On Wednesday 20 November 2013, the Lord Speaker, the Rt Hon the Baroness D’Souza, delivered an Open Lecture that discussed why women’s political engagement is important. She covered how women’s education and economic equality are crucial to achieving political engagement for women in the developing world, as well as in the UK.
She said of women and participation:
‘Political participation is a basic human right – the right to be involved in decisions that affect our lives and our livelihoods. Creating the conditions that encourage such political participation for women is a crucial driver for achieving development and establishing stable and successful societies.
Women’s political engagement can’t really be seen as an issue on its own. It’s something that grows out of the broader context of women’s liberation and equality.
Therefore, we can’t be complacent about the fact that 70 per cent of the world’s poorest people are women. Too many women today still live in states of poverty, fear, exploitation and utter weariness.
The weapon against this is education and information about how the world works.
Men have, over the years, with the consent of most women, been keeping us uninformed. We don’t know about the pools of knowledge there are which, in turn, create the power that is exercised in society, still mostly by men.
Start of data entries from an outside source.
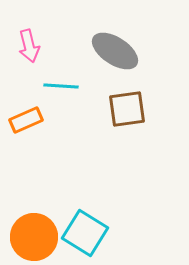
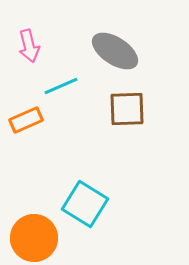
cyan line: rotated 28 degrees counterclockwise
brown square: rotated 6 degrees clockwise
cyan square: moved 29 px up
orange circle: moved 1 px down
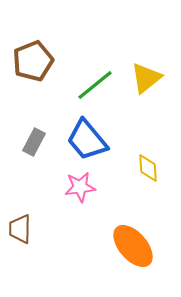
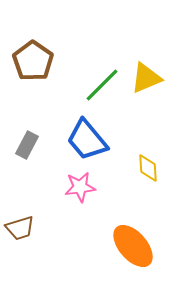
brown pentagon: rotated 15 degrees counterclockwise
yellow triangle: rotated 16 degrees clockwise
green line: moved 7 px right; rotated 6 degrees counterclockwise
gray rectangle: moved 7 px left, 3 px down
brown trapezoid: moved 1 px up; rotated 108 degrees counterclockwise
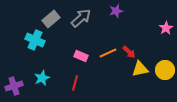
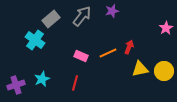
purple star: moved 4 px left
gray arrow: moved 1 px right, 2 px up; rotated 10 degrees counterclockwise
cyan cross: rotated 12 degrees clockwise
red arrow: moved 5 px up; rotated 112 degrees counterclockwise
yellow circle: moved 1 px left, 1 px down
cyan star: moved 1 px down
purple cross: moved 2 px right, 1 px up
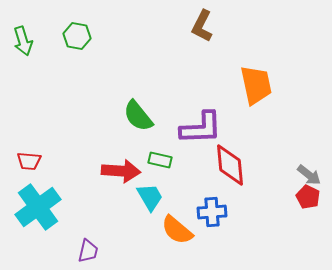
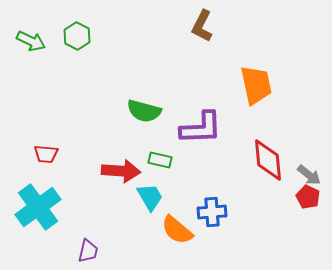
green hexagon: rotated 16 degrees clockwise
green arrow: moved 8 px right; rotated 48 degrees counterclockwise
green semicircle: moved 6 px right, 5 px up; rotated 36 degrees counterclockwise
red trapezoid: moved 17 px right, 7 px up
red diamond: moved 38 px right, 5 px up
In many ways women’s collective poverty is the result of mothers and wives, sisters and daughters making it possible (and justifiable) for their husbands, fathers and brothers to behave as they do.
But how exactly do they behave? Nobody has seen fit to shine a light on this question. Even this simple question most women cannot attempt to answer; to answer this question would be truly dangerous. To know what is done in the name of human endeavour by men, to make the world safer for the children their wives bear, would be to see the extent to which women’s trust has been betrayed over the centuries.
Is it because we are not interested that we don’t know what goes on in the world? Or is it because we have no idea of what the language means, in which the financial affairs of the world are conducted? (Hopefully nobody will start to contend that keeping women poor is not the only way to subjugate them into positions where they can be used to serve men.) Women with money are emancipated. We know that from Virginia Woolf’s writings and personal experience: if one’s purse is able to generate endless ten shilling notes, then and only then would a woman be able to afford a room of one’s own, to write. Ditto, I would say, to think for herself.
What is evident is that here is a case of mass obfuscation. If the stories of our times were told in simple terms, in the form of a narrative, then women would listen and understand. If numbers could be translated into words and stories then surely women would listen.
Then, they would be equipped to take a view about whether they particularly want to do something, or influence something, or leave it alone.
My objective is not to be prescriptive about what women should do.
I want to create a global institution which is accessible to anyone who can access the internet, through which women (and their husbands and sons) can hear the stories of our times in words which they can all understand.
Only this will create dialogues at dinner tables, which, as so many of us know, is the birthplace of vulnerability, adjustment and change within families. Society is a network of families and the institutions they have built and continue to support.
I seek your support. The outcome can only be empowerment, better understanding and, ultimately, at the level of home life, a more balanced view of the importance of all members of the family.